Predicting soil bulk density for incomplete databases

- Proposed PTFs accurately predicted missing ρb values in databases.
- Information from other horizons in the soil profile was crucial for PTFs.
- Bulk density of other horizons in the soil profile was the most important variable.
- Threshold depth of 50 cm gave the best upward and downward predicting models.

Soil bulk density (ρb) is important because of its direct effect on soil properties (e.g., porosity, soil moisture availability) and crop yield. Additionally, ρb measurements are needed to express soil organic carbon (SOC) and other nutrient stocks on an area basis (kg ha− 1). However, ρb measurements are commonly missing from databases for reasons that include omission due to sampling constraints and laboratory mishandling. The objective of this study was to investigate the performance of novel pedotransfer functions (PTFs) in predicting ρb as a function of textural class and basic pedon description information extracted from the horizon of interest (the horizon for which ρb is being predicted), and ρb, textural class, and basic pedon description information extracted from horizons above or below and directly adjacent or not adjacent to the horizon of interest. A total of 2,680 pedons (20,045 horizons) were gathered from the USDA-NRCS National Soil Survey Center characterization database. Twelve ρb PTFs were developed by combining PTF types, database configurations, and horizon limiting depths.
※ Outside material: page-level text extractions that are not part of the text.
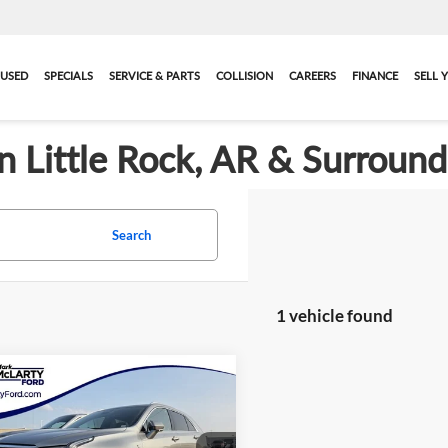
USED
SPECIALS
SERVICE & PARTS
COLLISION
CAREERS
FINANCE
SELL 
in Little Rock, AR & Surroun
Search
1 vehicle found
mpare Vehicle
$28,579
2024
Cadillac XT4
ium Luxury
MARK MCLARTY PRICE
More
Different PTF types were created considering the direction of prediction in the soil profile: upward and downward prediction models. Multiple database configurations were used to mimic different scenarios of horizons missing ρb values: random missing (e.g., ρb sample lost in transit) and patterned or systematic missing (e.g., no ρb samples collected for horizons > 30 cm depth). For each database configuration scenario, upward and downward models were developed separately. Three limiting depths (20, 30, and 50 cm) were tested to identify any threshold depth between upward and downward models. For both PTF types, validation results indicated that models derived from the database configuration mimicking random horizons missing ρb performed better than those derived from the configuration mimicking clear patterns of missing ρb measurements. All 12 PTFs performed well (RMSPE: 0.10-0.15 g cm− 3). The threshold depth of 50 cm most successfully split the database between upward and downward models. For all PTFs, the ρb of other horizons in the soil profile was the most important variable in predicting ρb. The proposed PTFs provide reasonably accurate ρb predictions, and have the potential to help researchers and other users to fill gaps in their database without complicated data acquisition.